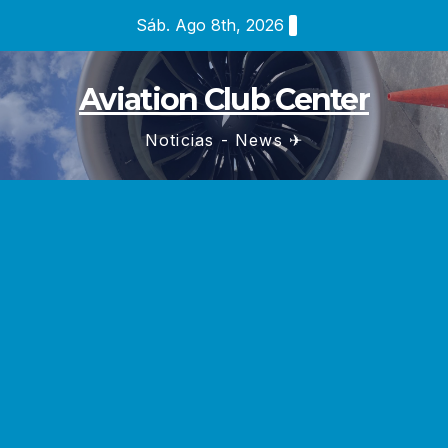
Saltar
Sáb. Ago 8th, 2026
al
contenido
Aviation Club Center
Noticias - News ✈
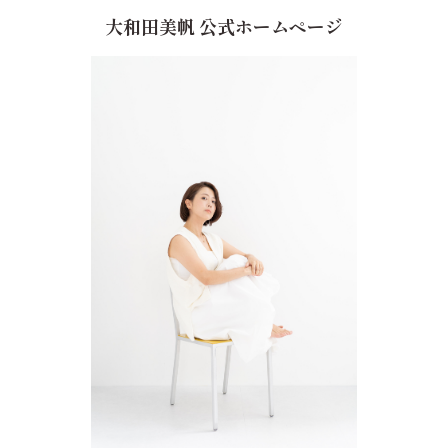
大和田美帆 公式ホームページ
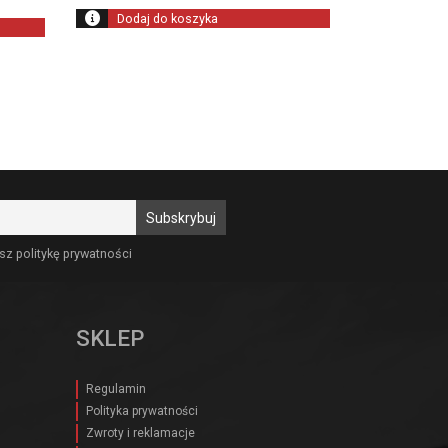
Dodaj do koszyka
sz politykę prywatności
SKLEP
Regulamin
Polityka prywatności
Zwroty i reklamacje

*-*-*

It would help to have the listing above repeated exactly, with all images removed.

Saltar
Sáb. Ago 8th, 2026
al
contenido
Aviation Club Center
Noticias - News ✈
大和田美帆 公式ホームページ
Dodaj do koszyka
sz politykę prywatności
SKLEP
Regulamin
Polityka prywatności
Zwroty i reklamacje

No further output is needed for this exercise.